* _GIVEN ENTRIES_
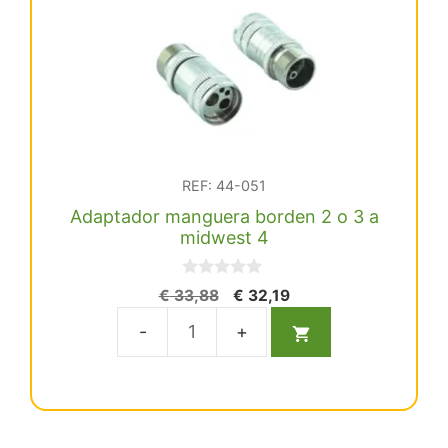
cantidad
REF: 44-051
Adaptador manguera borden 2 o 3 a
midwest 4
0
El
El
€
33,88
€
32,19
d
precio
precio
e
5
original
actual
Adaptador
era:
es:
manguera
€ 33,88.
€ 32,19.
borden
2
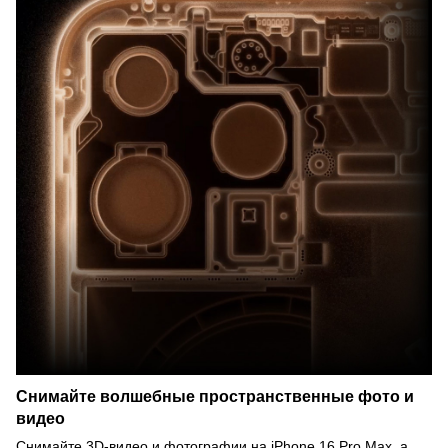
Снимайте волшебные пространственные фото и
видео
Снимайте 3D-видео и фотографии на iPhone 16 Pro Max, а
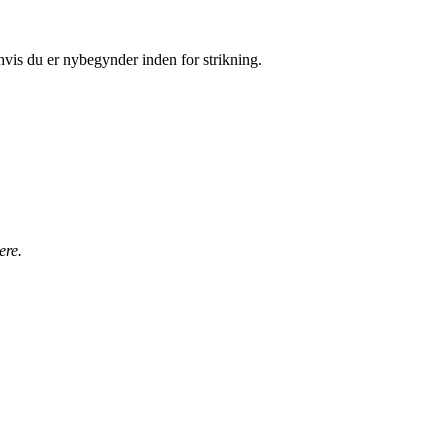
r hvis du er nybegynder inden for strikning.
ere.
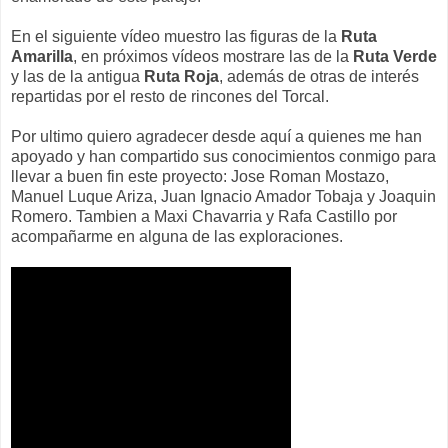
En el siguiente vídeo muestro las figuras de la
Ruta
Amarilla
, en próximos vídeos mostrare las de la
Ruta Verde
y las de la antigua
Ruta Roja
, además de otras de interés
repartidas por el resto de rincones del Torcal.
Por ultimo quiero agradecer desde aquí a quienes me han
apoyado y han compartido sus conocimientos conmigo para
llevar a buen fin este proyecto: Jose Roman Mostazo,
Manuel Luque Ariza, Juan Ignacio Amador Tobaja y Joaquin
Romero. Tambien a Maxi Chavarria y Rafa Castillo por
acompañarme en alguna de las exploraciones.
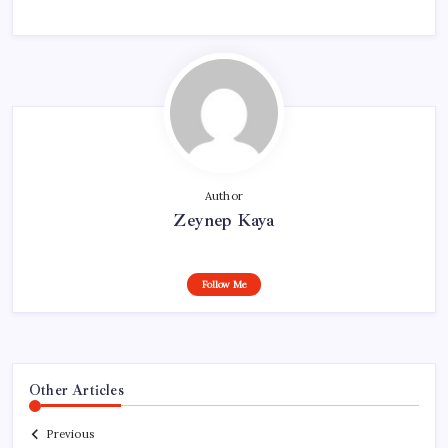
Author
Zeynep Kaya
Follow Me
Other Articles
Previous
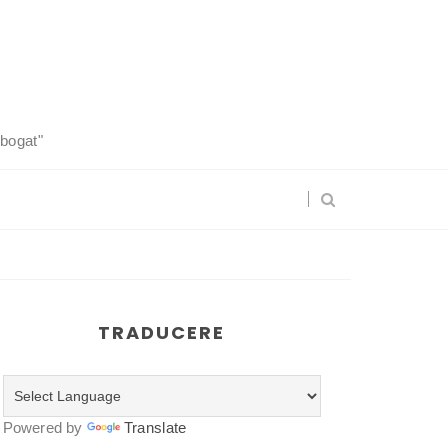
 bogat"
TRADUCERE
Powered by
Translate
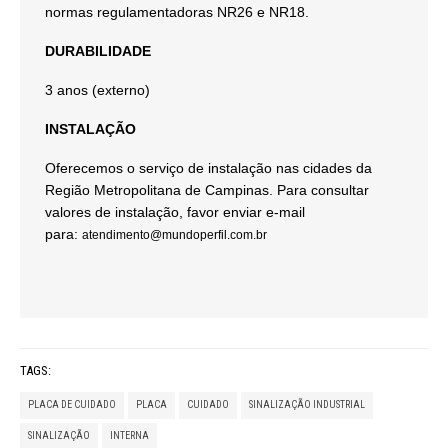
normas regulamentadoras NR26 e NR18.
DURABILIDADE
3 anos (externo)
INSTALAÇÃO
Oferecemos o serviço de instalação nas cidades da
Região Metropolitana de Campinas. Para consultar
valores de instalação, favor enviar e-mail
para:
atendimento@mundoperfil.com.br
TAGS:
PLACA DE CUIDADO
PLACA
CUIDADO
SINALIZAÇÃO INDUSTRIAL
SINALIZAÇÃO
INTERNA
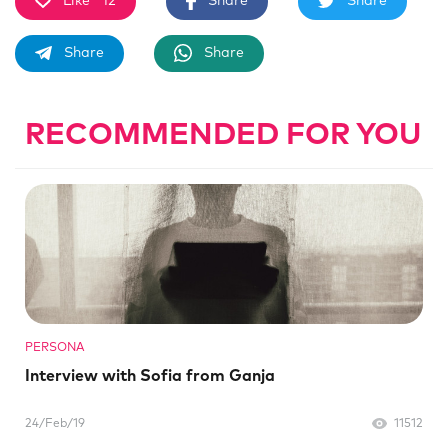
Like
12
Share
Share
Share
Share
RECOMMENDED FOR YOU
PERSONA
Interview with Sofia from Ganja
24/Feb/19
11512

...

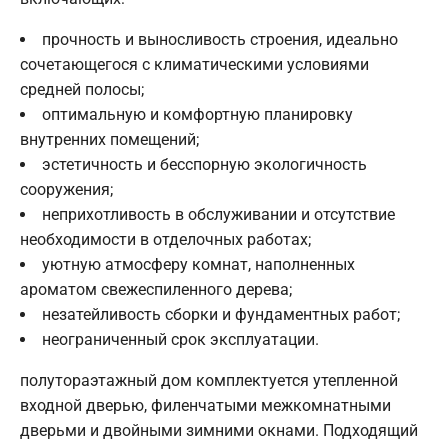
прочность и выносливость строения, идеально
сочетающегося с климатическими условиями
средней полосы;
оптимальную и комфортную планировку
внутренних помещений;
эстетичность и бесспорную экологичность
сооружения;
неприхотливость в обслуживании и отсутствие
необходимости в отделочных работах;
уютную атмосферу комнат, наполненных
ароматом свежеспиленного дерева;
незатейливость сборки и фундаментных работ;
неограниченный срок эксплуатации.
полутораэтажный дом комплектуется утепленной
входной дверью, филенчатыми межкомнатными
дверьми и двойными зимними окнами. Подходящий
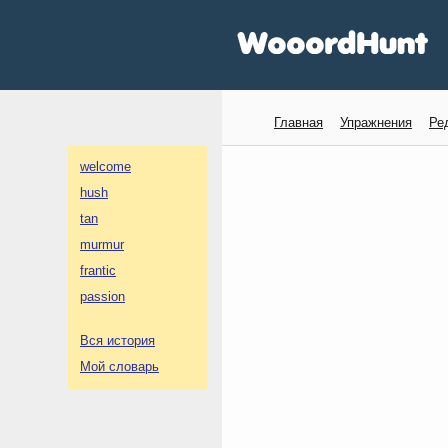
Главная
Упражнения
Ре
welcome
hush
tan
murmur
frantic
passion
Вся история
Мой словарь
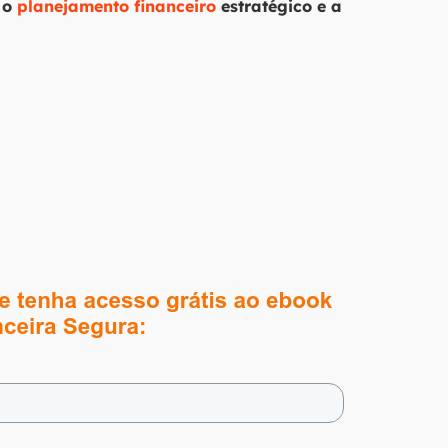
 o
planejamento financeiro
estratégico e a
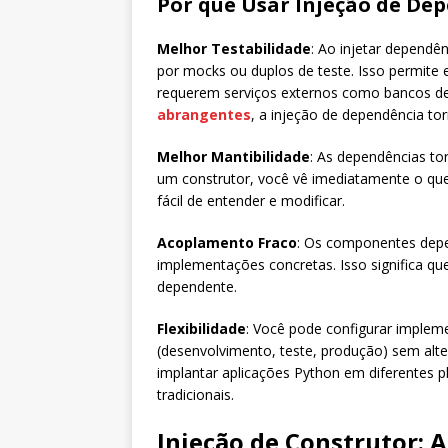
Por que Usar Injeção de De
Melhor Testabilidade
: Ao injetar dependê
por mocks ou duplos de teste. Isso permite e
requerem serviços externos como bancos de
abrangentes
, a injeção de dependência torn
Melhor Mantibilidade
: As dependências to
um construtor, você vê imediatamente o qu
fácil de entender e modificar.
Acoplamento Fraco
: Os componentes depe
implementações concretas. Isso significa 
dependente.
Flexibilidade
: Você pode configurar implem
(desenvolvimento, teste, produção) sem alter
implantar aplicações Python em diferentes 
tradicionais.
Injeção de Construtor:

---

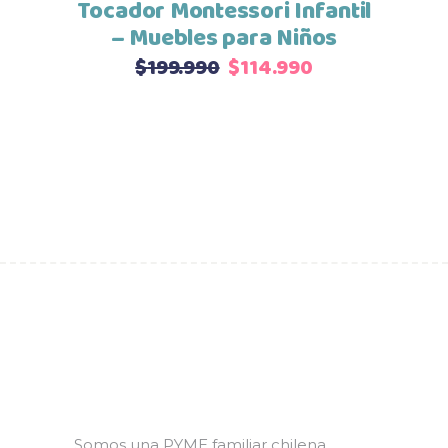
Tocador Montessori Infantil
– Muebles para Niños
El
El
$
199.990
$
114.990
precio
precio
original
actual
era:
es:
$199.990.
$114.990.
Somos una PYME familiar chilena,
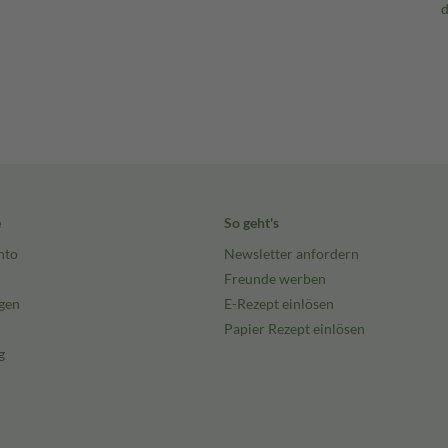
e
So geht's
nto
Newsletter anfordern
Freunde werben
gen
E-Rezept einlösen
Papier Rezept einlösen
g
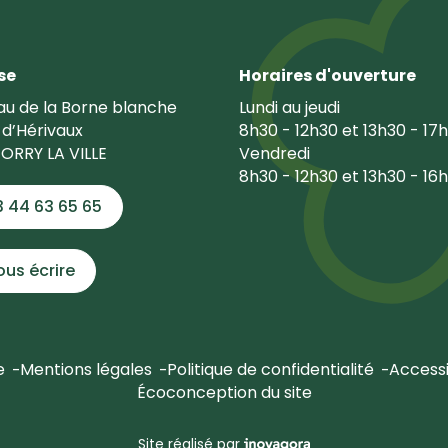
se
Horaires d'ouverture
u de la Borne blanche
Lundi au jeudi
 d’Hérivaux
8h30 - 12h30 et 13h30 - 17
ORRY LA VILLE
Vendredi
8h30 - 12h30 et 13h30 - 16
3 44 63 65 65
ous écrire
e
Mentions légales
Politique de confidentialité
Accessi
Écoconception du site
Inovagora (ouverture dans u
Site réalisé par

* _ACTIVITY_
Show, from the listing above, each line that contains the word "teste".

* _SOLUTION TO THE EXERCISE_
por mocks ou duplos de teste. Isso permite e
(desenvolvimento, teste, produção) sem alter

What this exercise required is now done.